START Dataset excerpts

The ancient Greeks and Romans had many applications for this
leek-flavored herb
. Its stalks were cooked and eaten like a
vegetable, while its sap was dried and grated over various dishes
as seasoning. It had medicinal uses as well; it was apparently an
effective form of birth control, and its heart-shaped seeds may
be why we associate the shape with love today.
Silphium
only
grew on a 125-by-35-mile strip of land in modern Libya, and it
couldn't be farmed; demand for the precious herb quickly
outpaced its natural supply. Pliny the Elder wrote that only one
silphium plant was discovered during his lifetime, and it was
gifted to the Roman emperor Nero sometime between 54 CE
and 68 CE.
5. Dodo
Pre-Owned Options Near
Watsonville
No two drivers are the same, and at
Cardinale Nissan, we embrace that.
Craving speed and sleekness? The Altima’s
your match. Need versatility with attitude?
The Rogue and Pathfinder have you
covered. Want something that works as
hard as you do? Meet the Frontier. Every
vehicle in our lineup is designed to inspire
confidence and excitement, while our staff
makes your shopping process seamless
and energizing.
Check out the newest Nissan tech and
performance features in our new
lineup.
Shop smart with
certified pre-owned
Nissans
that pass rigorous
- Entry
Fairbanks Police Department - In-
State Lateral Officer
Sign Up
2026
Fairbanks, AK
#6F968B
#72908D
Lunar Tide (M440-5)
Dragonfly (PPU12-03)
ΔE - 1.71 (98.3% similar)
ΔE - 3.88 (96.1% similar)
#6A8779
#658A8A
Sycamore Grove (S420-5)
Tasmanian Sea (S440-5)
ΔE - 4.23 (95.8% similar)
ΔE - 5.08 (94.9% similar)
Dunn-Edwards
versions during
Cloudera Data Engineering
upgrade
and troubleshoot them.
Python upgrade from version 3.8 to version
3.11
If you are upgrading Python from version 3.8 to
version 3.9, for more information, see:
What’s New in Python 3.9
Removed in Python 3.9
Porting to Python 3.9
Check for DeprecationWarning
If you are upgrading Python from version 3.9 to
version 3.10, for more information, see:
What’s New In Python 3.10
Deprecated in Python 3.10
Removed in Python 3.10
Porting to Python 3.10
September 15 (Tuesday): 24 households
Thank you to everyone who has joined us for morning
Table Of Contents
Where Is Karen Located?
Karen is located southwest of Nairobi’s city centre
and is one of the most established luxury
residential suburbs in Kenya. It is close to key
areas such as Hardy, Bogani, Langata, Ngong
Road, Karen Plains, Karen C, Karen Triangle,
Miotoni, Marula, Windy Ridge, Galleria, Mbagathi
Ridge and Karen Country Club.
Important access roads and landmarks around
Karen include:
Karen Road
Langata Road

END Dataset excerpts
START Dataset excerpts

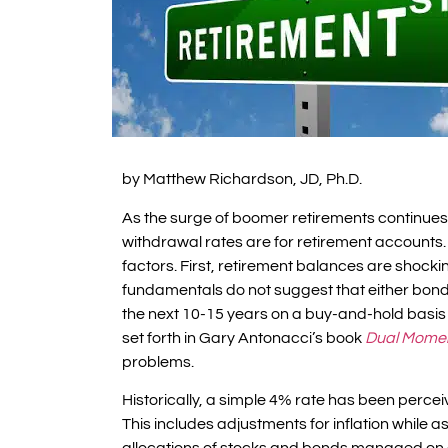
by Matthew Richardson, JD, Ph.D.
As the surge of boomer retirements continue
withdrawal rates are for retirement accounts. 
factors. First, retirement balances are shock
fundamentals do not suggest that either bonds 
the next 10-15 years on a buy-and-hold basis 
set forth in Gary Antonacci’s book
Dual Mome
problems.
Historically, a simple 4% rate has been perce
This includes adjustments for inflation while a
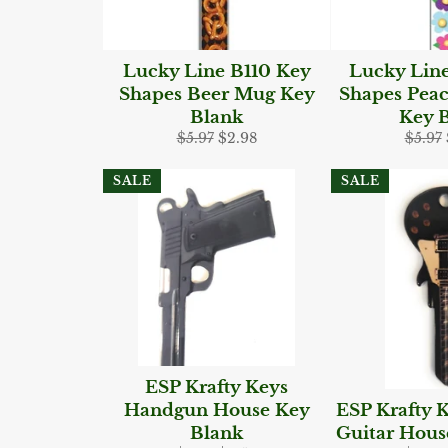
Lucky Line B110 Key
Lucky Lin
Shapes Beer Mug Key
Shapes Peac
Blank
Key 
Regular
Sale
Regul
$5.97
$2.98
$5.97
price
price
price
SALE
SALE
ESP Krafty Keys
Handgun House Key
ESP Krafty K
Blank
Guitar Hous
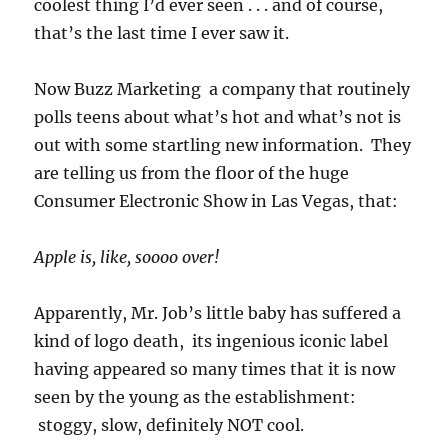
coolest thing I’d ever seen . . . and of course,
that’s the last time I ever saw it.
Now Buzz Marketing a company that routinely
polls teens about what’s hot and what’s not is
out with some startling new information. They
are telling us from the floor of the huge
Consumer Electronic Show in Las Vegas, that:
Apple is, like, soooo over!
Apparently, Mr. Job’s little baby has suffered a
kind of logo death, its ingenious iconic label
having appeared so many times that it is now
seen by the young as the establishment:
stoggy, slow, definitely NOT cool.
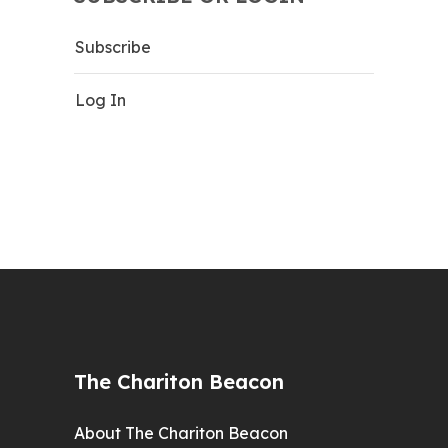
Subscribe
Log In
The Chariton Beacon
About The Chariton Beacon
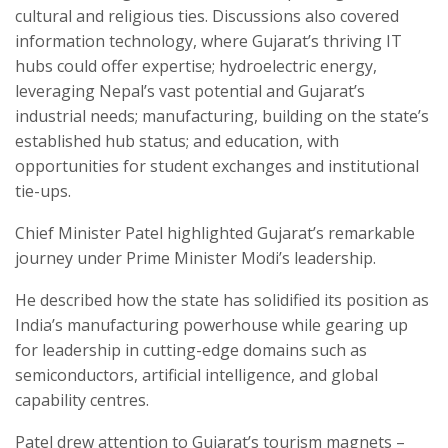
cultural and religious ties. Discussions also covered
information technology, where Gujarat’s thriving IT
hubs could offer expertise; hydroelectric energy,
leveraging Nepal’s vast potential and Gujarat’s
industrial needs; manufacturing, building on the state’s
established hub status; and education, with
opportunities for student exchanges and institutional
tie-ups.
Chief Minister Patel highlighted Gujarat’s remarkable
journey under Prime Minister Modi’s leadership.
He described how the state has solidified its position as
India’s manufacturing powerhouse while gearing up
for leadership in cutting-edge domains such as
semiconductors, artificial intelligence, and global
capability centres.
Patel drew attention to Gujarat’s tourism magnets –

END Dataset excerpts

Would you print exactly, and only, the lines of the data above from the line with "If you are upgrading Python from version 3.9" through the line with "Langata Road", inclusive?

Problem solution
If you are upgrading Python from version 3.9 to
version 3.10, for more information, see:
What’s New In Python 3.10
Deprecated in Python 3.10
Removed in Python 3.10
Porting to Python 3.10
September 15 (Tuesday): 24 households
Thank you to everyone who has joined us for morning
Table Of Contents
Where Is Karen Located?
Karen is located southwest of Nairobi’s city centre
and is one of the most established luxury
residential suburbs in Kenya. It is close to key
areas such as Hardy, Bogani, Langata, Ngong
Road, Karen Plains, Karen C, Karen Triangle,
Miotoni, Marula, Windy Ridge, Galleria, Mbagathi
Ridge and Karen Country Club.
Important access roads and landmarks around
Karen include:
Karen Road
Langata Road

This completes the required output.